**Work required**. Repeat only the stretch of lines below that runs from the line with "PS PAINTING SERVICES" through the line with "painters will contact you for quotes.", unaltered.

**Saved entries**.
-----

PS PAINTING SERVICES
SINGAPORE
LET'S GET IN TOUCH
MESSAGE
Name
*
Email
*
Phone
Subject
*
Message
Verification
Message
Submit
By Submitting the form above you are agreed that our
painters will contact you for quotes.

-----

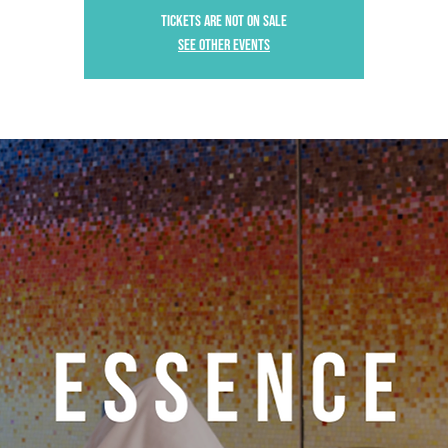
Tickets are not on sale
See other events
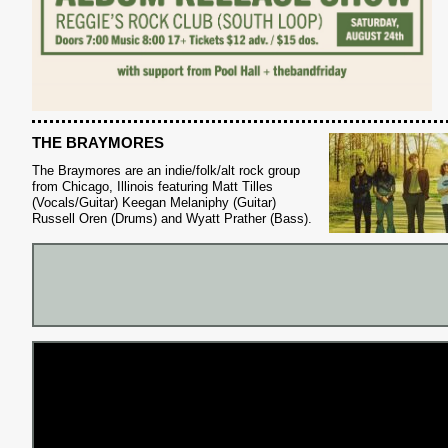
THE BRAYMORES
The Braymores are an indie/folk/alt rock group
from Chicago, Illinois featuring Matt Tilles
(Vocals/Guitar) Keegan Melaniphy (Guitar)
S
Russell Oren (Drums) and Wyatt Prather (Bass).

-----

**Output for this exercise**.
PS PAINTING SERVICES
SINGAPORE
LET'S GET IN TOUCH
MESSAGE
Name
*
Email
*
Phone
Subject
*
Message
Verification
Message
Submit
By Submitting the form above you are agreed that our
painters will contact you for quotes.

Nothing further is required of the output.